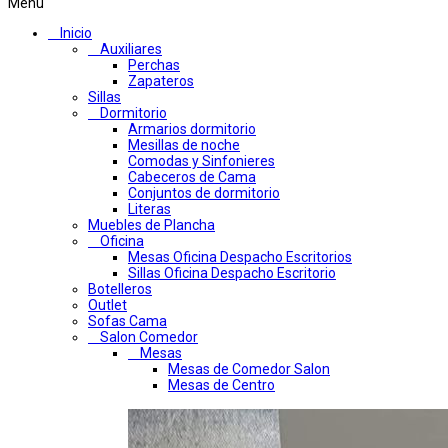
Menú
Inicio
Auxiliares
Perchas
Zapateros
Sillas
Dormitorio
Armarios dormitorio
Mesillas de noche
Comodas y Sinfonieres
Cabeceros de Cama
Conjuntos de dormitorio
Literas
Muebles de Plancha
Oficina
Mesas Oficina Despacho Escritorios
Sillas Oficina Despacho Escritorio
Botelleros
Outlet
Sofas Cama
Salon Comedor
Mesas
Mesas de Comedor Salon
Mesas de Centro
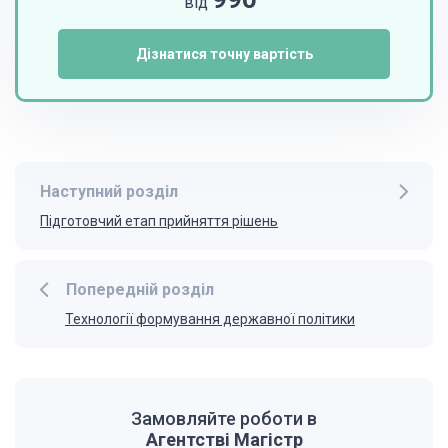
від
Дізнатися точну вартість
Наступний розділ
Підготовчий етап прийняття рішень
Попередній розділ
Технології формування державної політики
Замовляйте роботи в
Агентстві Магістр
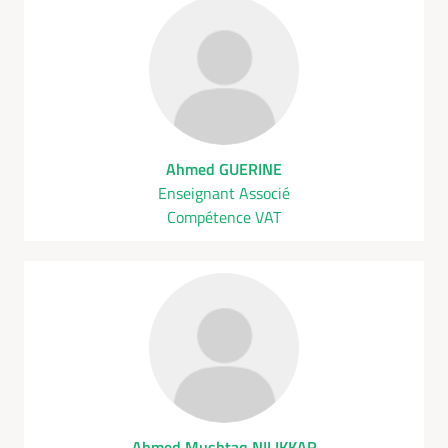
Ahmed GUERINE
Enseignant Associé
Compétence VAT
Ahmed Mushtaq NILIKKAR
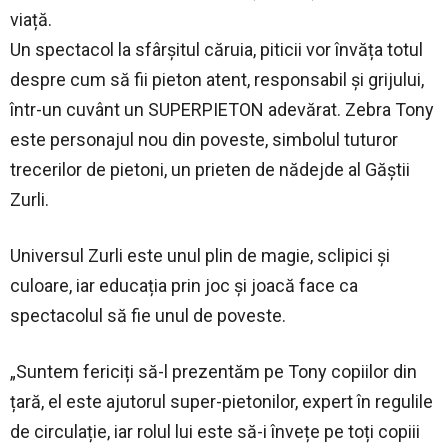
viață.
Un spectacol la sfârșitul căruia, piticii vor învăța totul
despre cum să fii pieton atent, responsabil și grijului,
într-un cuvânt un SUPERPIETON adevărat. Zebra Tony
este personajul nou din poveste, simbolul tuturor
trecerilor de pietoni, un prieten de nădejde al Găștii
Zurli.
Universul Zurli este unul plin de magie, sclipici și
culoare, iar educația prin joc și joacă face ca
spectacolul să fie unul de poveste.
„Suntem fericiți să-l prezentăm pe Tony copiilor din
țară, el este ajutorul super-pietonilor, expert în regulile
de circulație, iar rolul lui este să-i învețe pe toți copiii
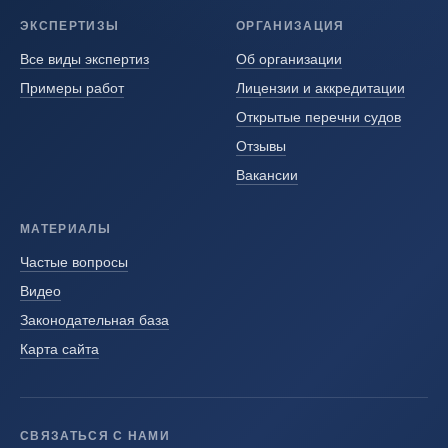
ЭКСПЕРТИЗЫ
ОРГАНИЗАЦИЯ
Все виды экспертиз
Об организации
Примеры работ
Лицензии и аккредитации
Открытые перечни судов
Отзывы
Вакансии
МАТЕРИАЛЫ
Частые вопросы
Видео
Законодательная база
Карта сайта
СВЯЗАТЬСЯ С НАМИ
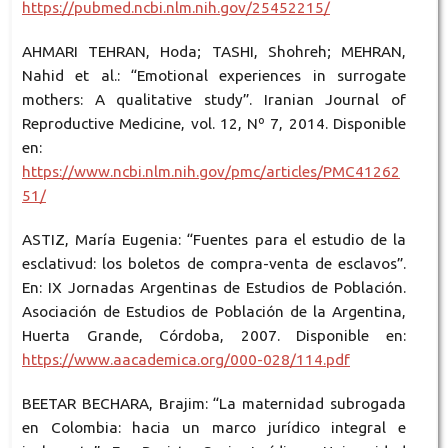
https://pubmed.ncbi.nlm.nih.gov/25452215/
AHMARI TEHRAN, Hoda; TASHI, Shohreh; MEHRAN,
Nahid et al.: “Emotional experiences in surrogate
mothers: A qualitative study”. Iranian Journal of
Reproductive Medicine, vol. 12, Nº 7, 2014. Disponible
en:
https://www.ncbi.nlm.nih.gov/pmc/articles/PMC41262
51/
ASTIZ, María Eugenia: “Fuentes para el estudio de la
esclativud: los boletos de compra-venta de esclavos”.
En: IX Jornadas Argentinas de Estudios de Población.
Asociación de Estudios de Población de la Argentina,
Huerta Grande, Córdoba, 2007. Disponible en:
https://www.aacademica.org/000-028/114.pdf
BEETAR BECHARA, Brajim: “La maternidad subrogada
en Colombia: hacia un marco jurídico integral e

*-*-*

Pick out the lines above that hold the string "Tony" and show them.

● **Written answer**:
într-un cuvânt un SUPERPIETON adevărat. Zebra Tony
„Suntem fericiți să-l prezentăm pe Tony copiilor din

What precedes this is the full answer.